Here is a link (yet again) to my setup notes from when I built my Fon(Pineapple) way back when...

https://docs.google.com/document/d/1Gus31kNT-Bn9BFt7rRUdQbEVcaWQb4TBu1JghHKKOZs/edit?hl=en_US&authkey=CJ6w2ZIJ

[bobbyb1980]

Thank you all very much for your replies. After trying several different methods and several different tutorials, I am still having problems pinging wlan0 on the attacker machine from the victim machine.

I have also noticed my wlan0 (atheros chipset w/ath9k driver) is starting to hang up a lot.
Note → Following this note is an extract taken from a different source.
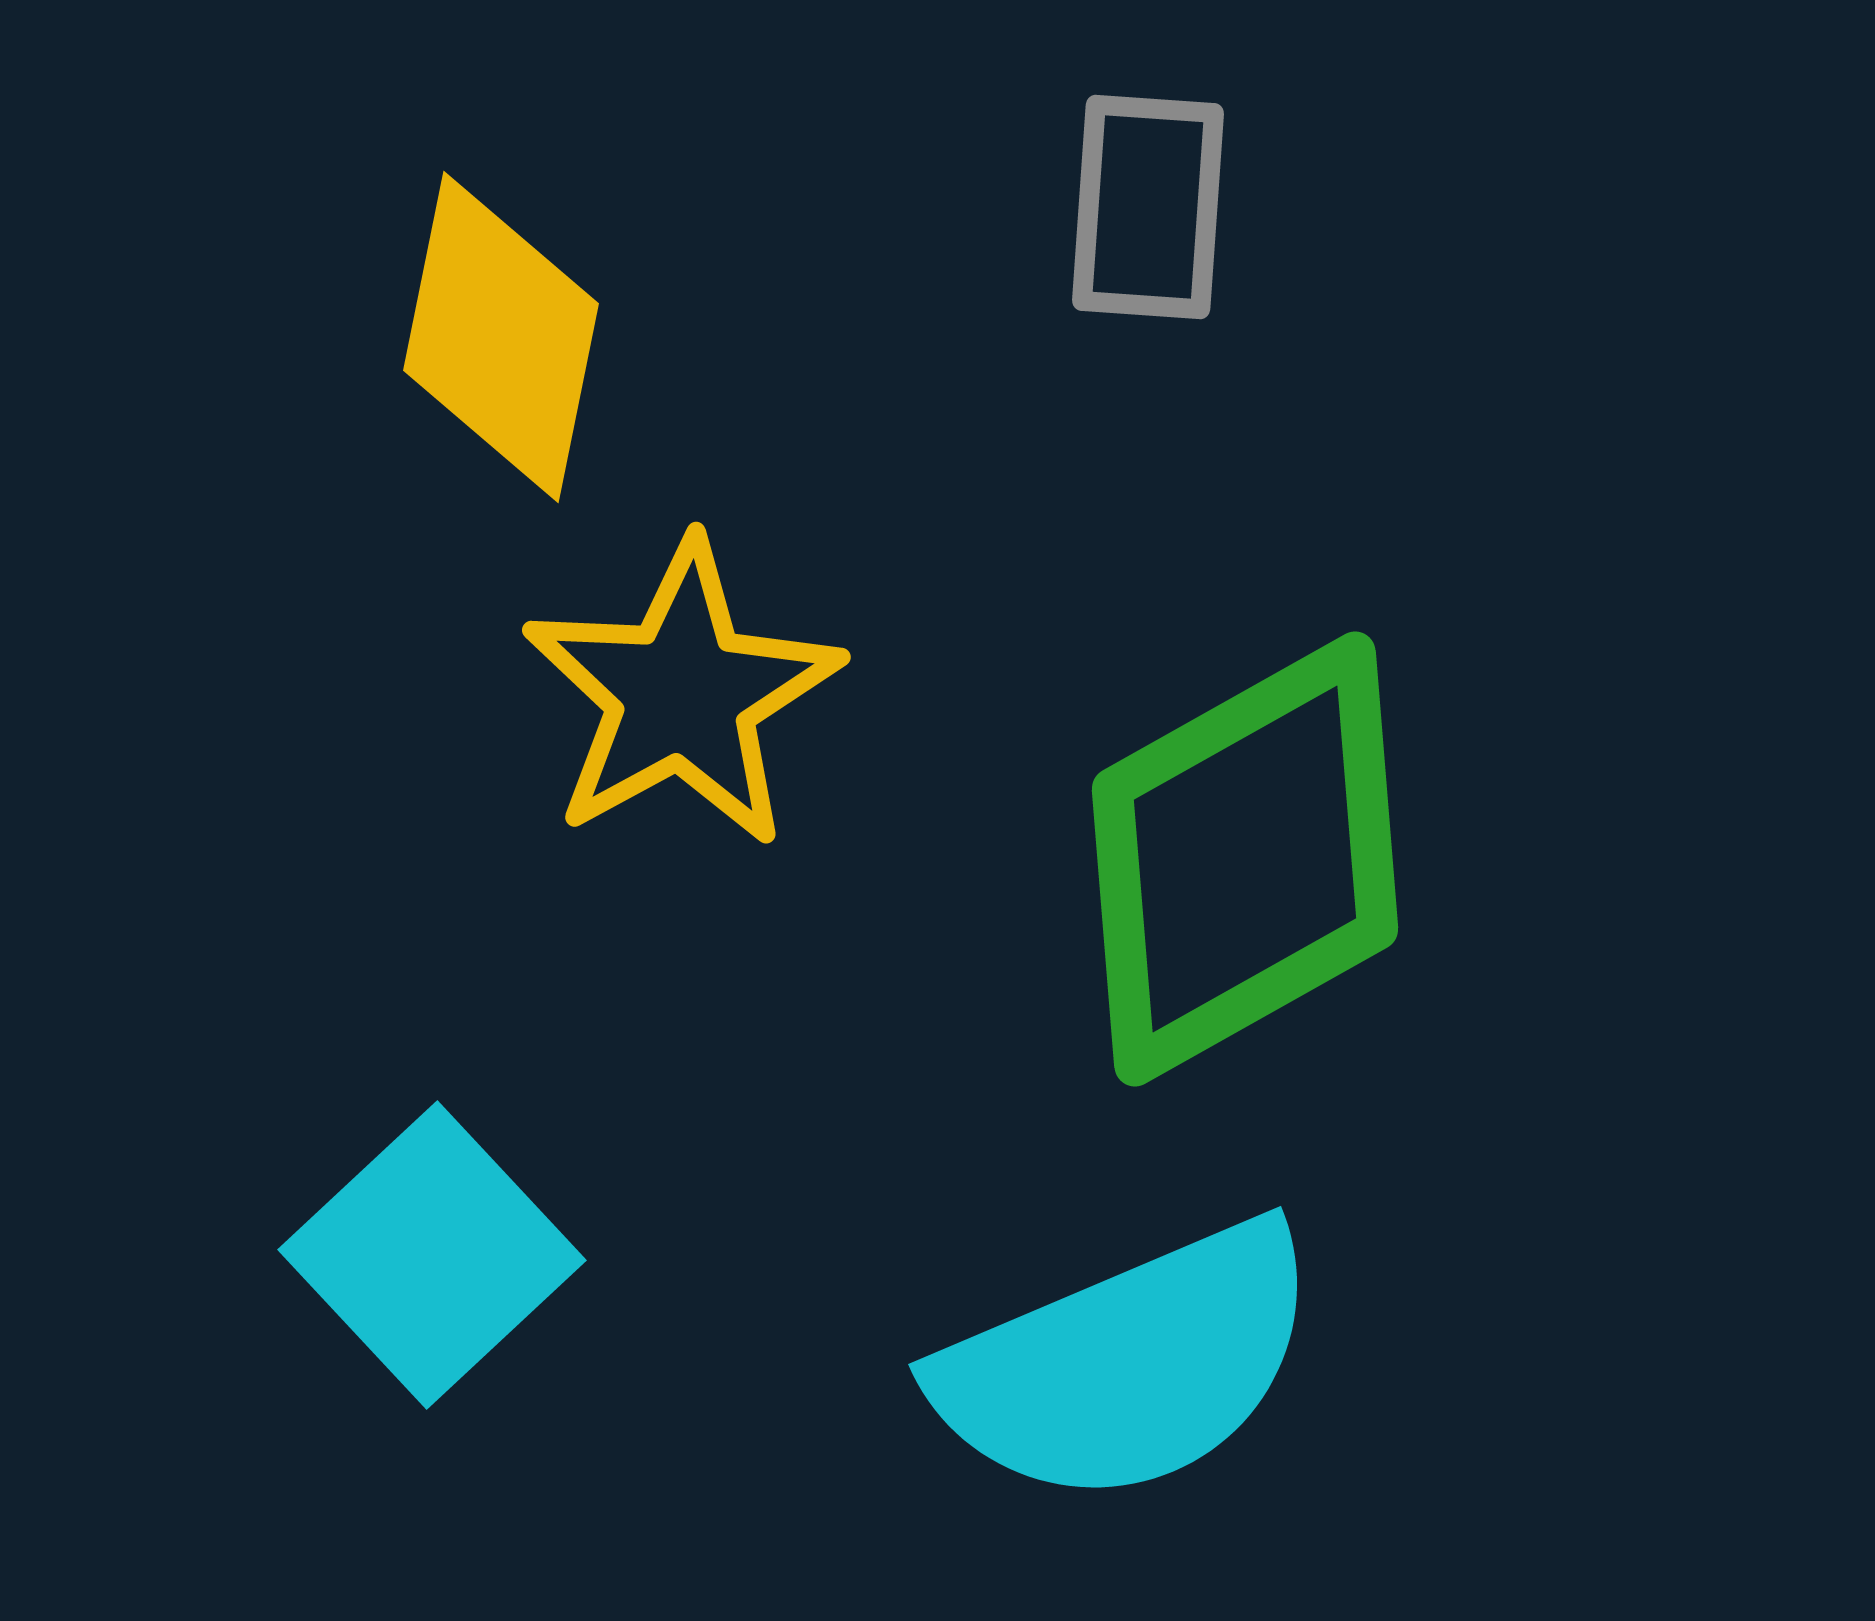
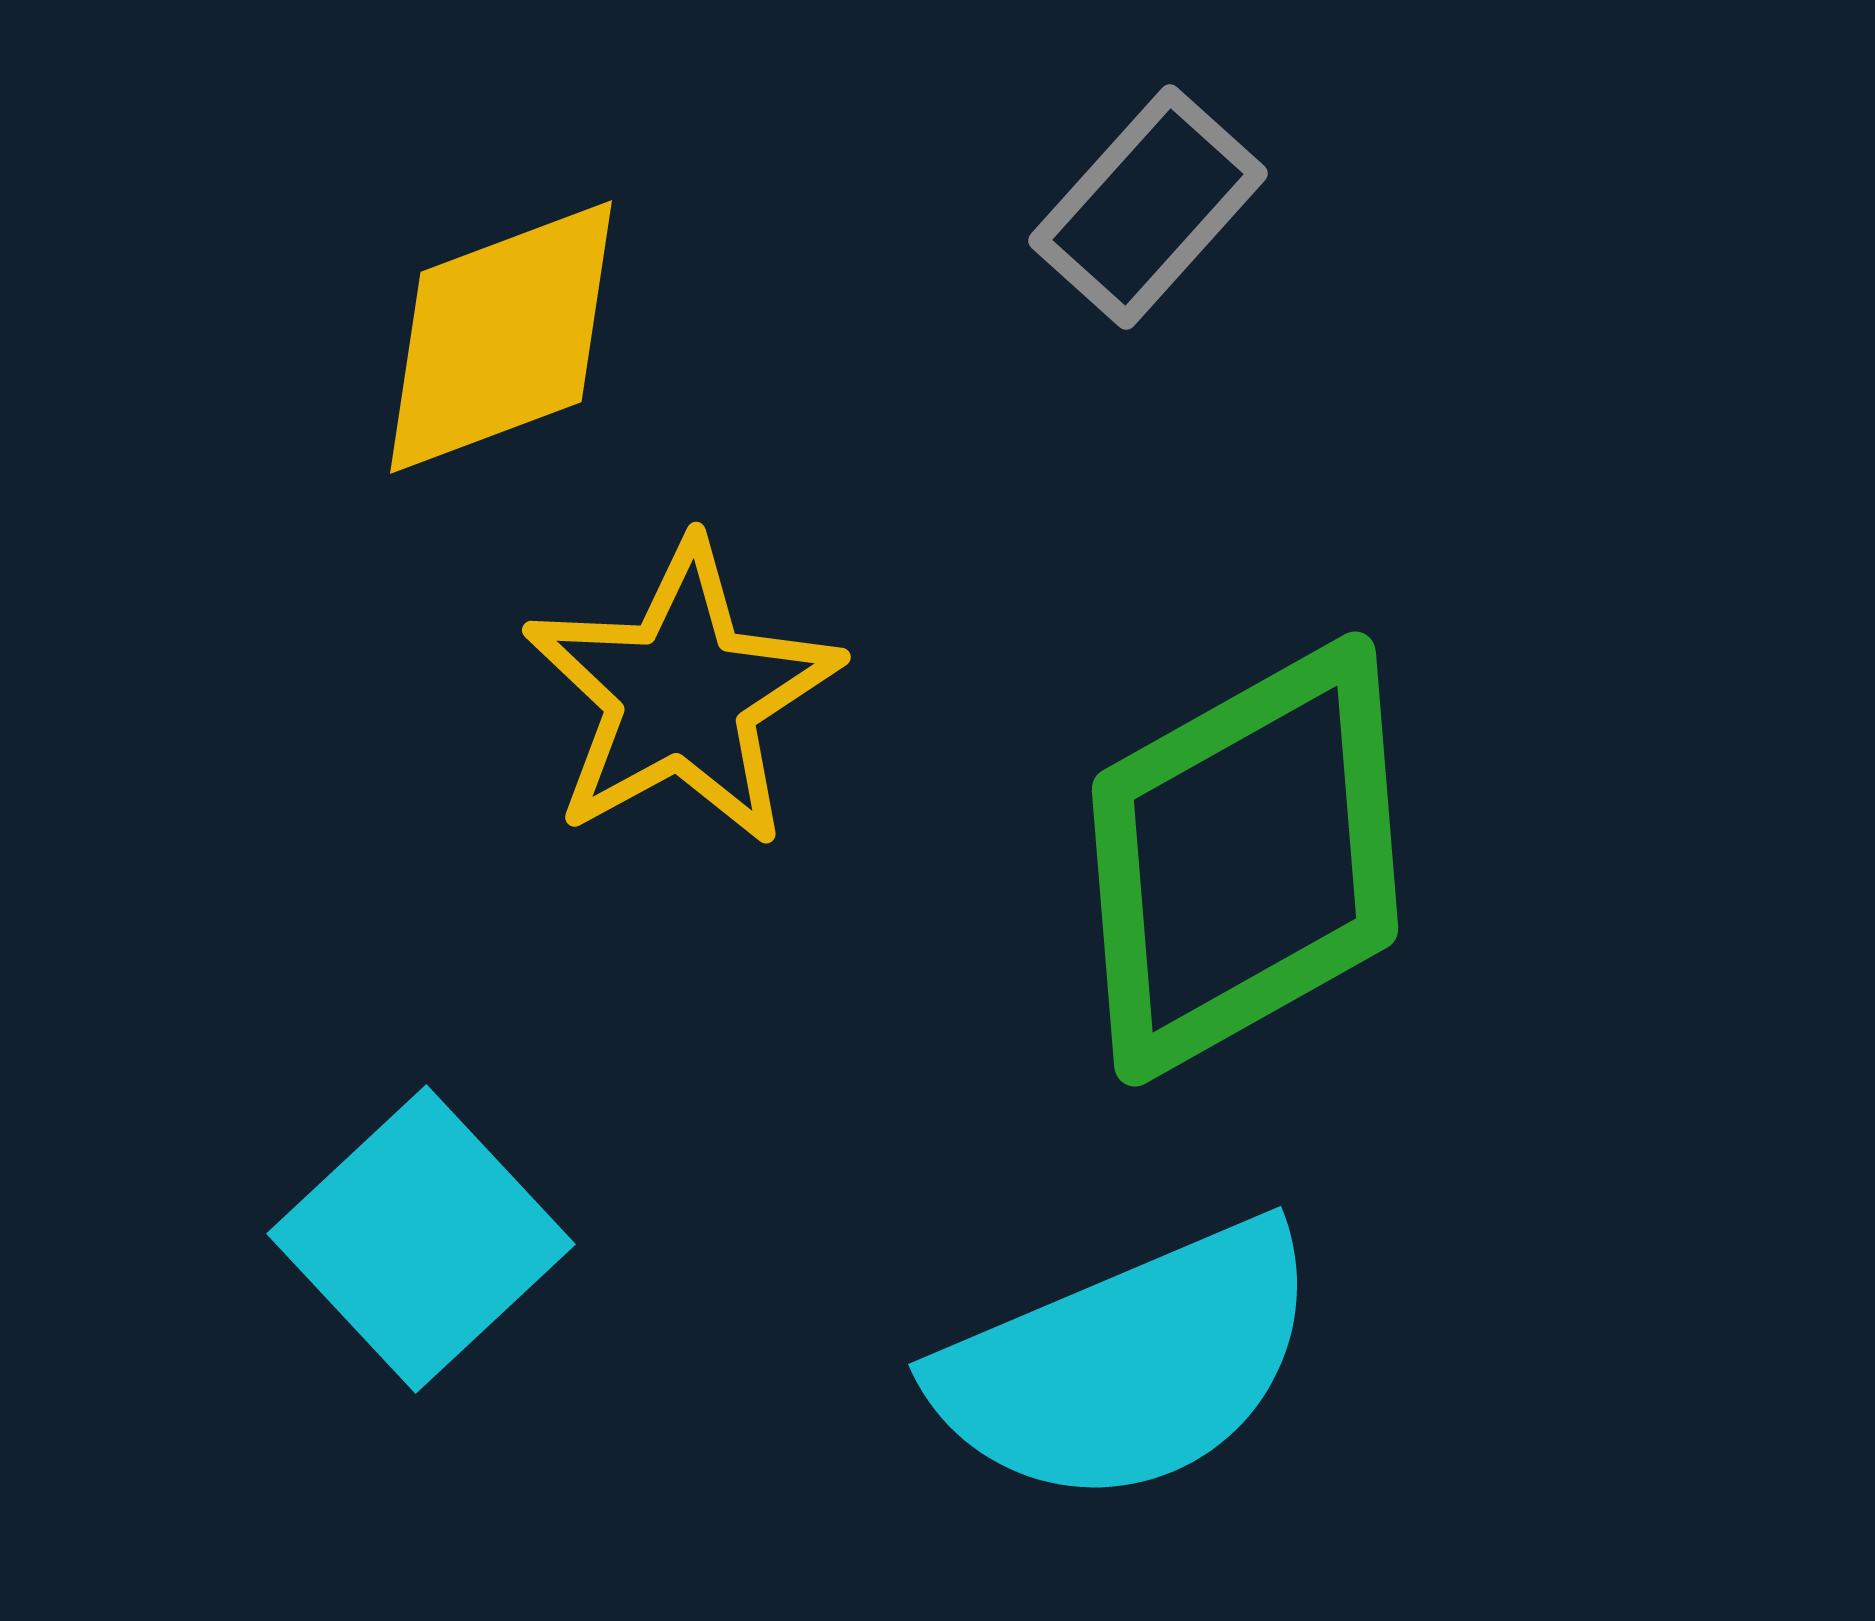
gray rectangle: rotated 38 degrees clockwise
yellow diamond: rotated 58 degrees clockwise
cyan square: moved 11 px left, 16 px up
I did a lot of testing of the aircrack-ng suite earlier in the week, and after cracking WEP's the driver will just hang up, it will stay connected to an AP for 5 min or so, then disconnect. Reboot does not solve the problem. I am starting to think this is part of my problem with ICS. This is a little off subject, but the driver will also not switch channels on wifi. I noticed the only way to get it to lock into a channel is to manually change the channel using iwconfig (iwconfig wlan0 channel x) then do airmon-ng start wlan0 x and it will lock into the channel. Judging by the tutorials I read this isn't normal, so I've decided to download BT5 and give everything a shot with a fresh install and try using the jasagerPwn script.

Once again huge thanks to those who've helped. Will keep updated with progress.

[bobbyb1980]

Hey guys. I finally got it up and running. I was able to redit the /etc/config/dhcp file to original settings and use the jasagerPwn.sh script on a fresh Backtrack 5 install.

I noticed on Ubuntu there was some difficult with communication between the wlan0 and eth0 interfaces. Often times when I would connect eth0 to the router my wlan0 internet connection would hang up, then if I disconnected it it would come back. I think it might also be possible that network-manager was causing some problems. Even after running service stop network-manager and service stop avahi-daemon and killall -9 wpa_supplicant, Network Manager remained active. Then on a BT5 install it worked with little effort. Thanks a lot for all the help in the thread.

[spisakni]

Glad to hear you got it up and running. Have fun!